The cost: +150ms p50 latency, ~$0.025/M tokens. Disabled with `gbrain config set search.reranker.enabled false`. For agent loops that do downstream LLM work after retrieval, the latency is invisible.

## Source-aware ranking

Hybrid search applies a source-factor CASE expression at the SQL layer (lives in `src/core/search/sql-ranking.ts`). Curated content like `originals/`, `concepts/`, `writing/` outranks bulk content like `your-openclaw/chat/`, `daily/`, `media/x/`. Hard-exclude prefixes (`test/`, `archive/`, `attachments/`, `.raw/`) filter at retrieval, not post-rank.

The boost map is configurable via `GBRAIN_SOURCE_BOOST` env var or per-call `SearchOpts.exclude_slug_prefixes`. Temporal queries (`detail: 'high'`) bypass the boost so chat pages re-surface for time-sensitive lookups.

## Intent-aware query rewriting

`src/core/search/intent.ts` classifies queries into `entity`, `temporal`, `event`, or `general`. Each routes through different ranking knobs:

- **Entity** queries ("who works at X?") apply a higher graph-traversal weight.
- **Temporal** queries ("what happened last week?") bypass source-boost so chat/daily pages surface.
- **Event** queries ("Acme AI Series A") engage the timeline index.
- **General** queries hit the standard hybrid stack.

The classifier is deterministic (no LLM call). Wrong classification degrades gracefully — the hybrid stack still works without it.

## Multi-query expansion

For `detail: 'high'` searches, `src/core/search/expansion.ts` runs a Haiku-class LLM call to produce 2-3 query variants. Each variant runs through the full hybrid stack; results merge via RRF. Catches synonym misses without recall loss.

Expansion is opt-in per mode bundle (`tokenmax` on by default; `balanced` + `conservative` off). Default off in the cheap tiers because the LLM call adds ~$0.001/query and ~200ms — real money at scale.

## Putting it together

The full pipeline for a `query` op:

```
intent classify
       │
       ▼
expansion (if enabled)
       │
       ▼
hybrid search:
   ├── vector  (HNSW on chunk embeddings)
   ├── keyword (BM25 via tsvector)
   ├── source-aware re-rank (CASE in SQL)
   └── RRF fusion → top 30
       │
       ▼
graph augment (typed-edge traversal from any seed)
       │
       ▼
reranker (zerank-2 cross-encoder, top 30 → reordered)
       │
       ▼
token-budget enforcement (per mode bundle)
       │
       ▼
deduplication (same slug, different chunks → keep best)
       │
       ▼
results
```

Each stage is testable in isolation.
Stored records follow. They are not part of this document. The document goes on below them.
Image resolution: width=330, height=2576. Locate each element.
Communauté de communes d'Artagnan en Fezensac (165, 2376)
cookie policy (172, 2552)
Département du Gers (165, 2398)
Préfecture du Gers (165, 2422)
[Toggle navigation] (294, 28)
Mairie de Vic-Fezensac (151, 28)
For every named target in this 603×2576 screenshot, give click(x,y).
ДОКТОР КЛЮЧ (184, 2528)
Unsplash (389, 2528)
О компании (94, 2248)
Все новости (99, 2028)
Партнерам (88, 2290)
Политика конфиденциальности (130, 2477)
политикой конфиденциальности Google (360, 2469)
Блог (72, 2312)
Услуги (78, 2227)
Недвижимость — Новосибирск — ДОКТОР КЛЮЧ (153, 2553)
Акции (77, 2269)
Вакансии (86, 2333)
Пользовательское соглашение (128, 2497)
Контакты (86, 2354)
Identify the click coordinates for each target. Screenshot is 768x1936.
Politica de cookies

Each stage is replaceable. The whole pipeline is < 1ms of orchestration cost; the latency budget goes to the upstream HTTP calls (embedding, rerank) and the index scans.
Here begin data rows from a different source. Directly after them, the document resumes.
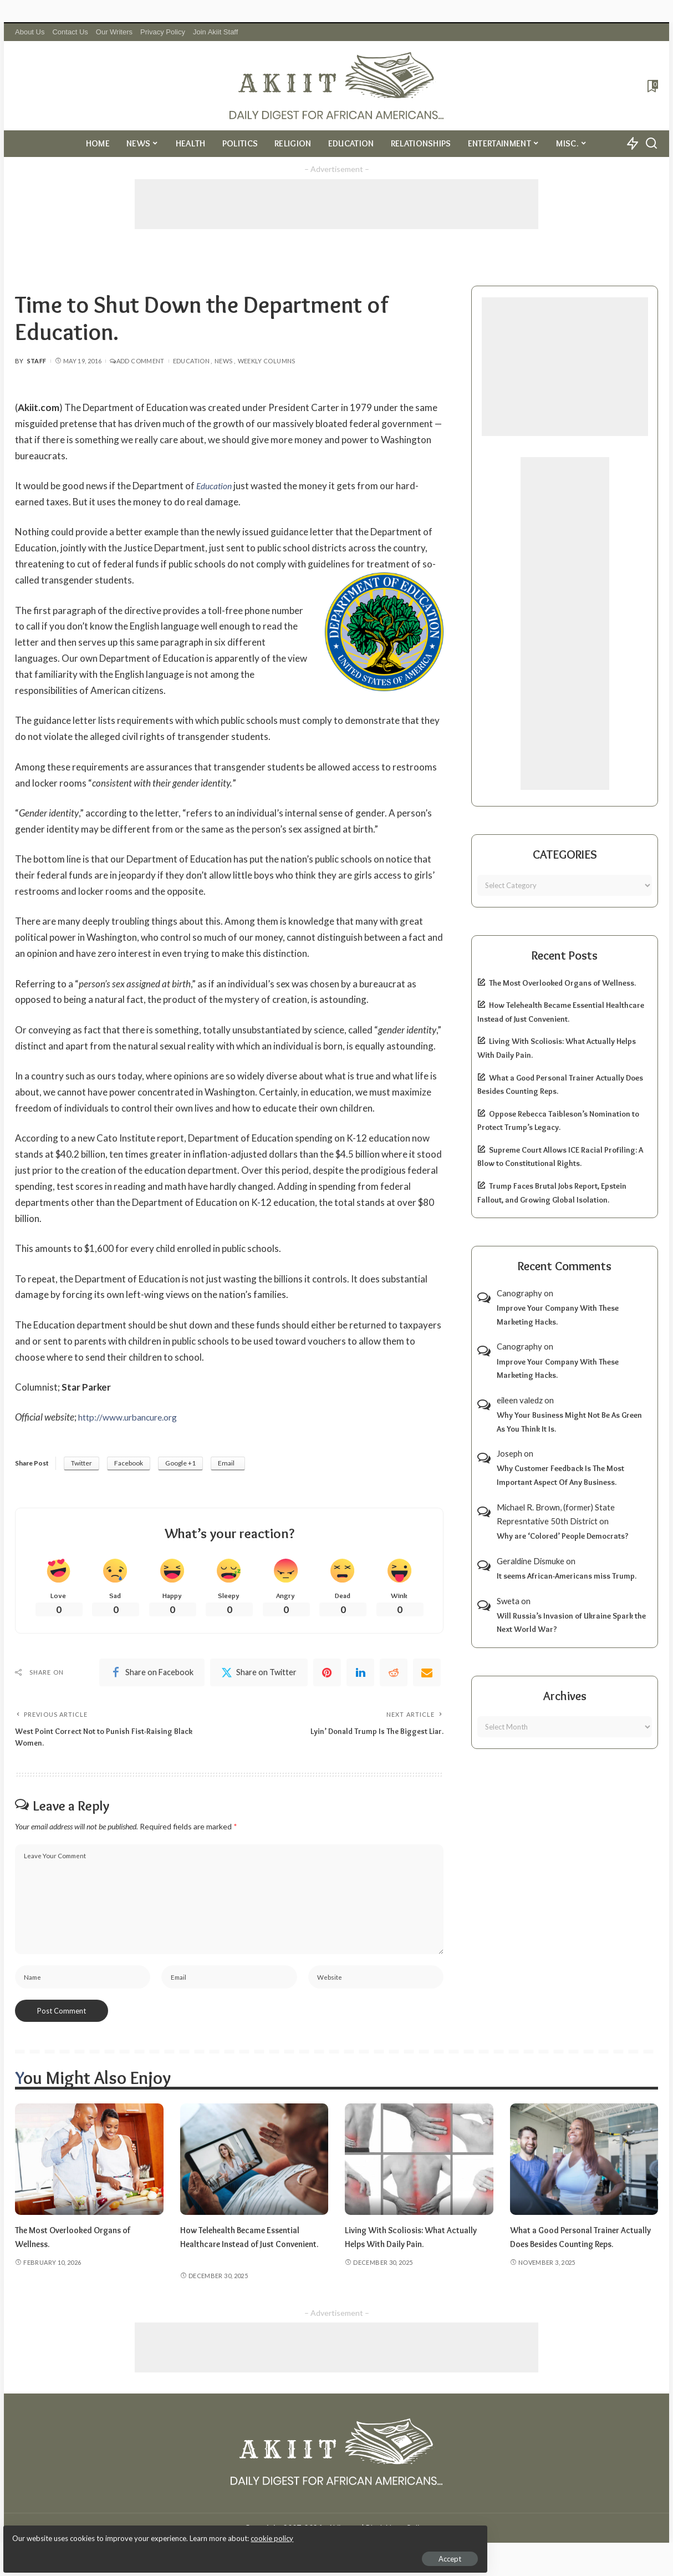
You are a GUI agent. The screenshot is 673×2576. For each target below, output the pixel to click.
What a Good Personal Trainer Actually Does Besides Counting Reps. (574, 2255)
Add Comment (137, 360)
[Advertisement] (336, 204)
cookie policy (140, 2531)
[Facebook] (152, 1675)
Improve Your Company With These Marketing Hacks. (558, 1315)
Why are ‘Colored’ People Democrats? (563, 1536)
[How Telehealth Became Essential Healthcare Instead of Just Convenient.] (254, 2171)
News (223, 360)
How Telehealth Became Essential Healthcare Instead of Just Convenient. (247, 2255)
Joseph (509, 1453)
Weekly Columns (266, 360)
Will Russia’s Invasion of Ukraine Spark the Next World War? (571, 1623)
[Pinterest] (327, 1675)
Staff (37, 360)
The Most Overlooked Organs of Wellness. (562, 983)
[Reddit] (393, 1675)
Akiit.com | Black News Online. (378, 2538)
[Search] (651, 143)
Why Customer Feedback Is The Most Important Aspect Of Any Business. (560, 1475)
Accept (135, 2551)
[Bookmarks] (651, 86)
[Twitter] (259, 1675)
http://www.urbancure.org (132, 1417)
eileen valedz (520, 1400)
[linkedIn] (360, 1675)
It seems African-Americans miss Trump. (566, 1576)
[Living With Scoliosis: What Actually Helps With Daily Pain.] (419, 2171)
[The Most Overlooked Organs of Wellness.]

## How to verify on your own brain

```bash
# Run the public LongMemEval benchmark
gbrain eval longmemeval datasets/longmemeval_s.jsonl

# Capture your own queries and replay against retrieval changes
export GBRAIN_CONTRIBUTOR_MODE=1
# ... use gbrain normally ...
gbrain eval export > before.ndjson
# ... change something ...
gbrain eval replay --against before.ndjson

# A/B retrieval strategies on a labeled fixture
gbrain eval --qrels labels.tsv --config balanced.json
```

Methodology + metric glossary in [`docs/eval/SEARCH_MODE_METHODOLOGY.md`](../eval/SEARCH_MODE_METHODOLOGY.md).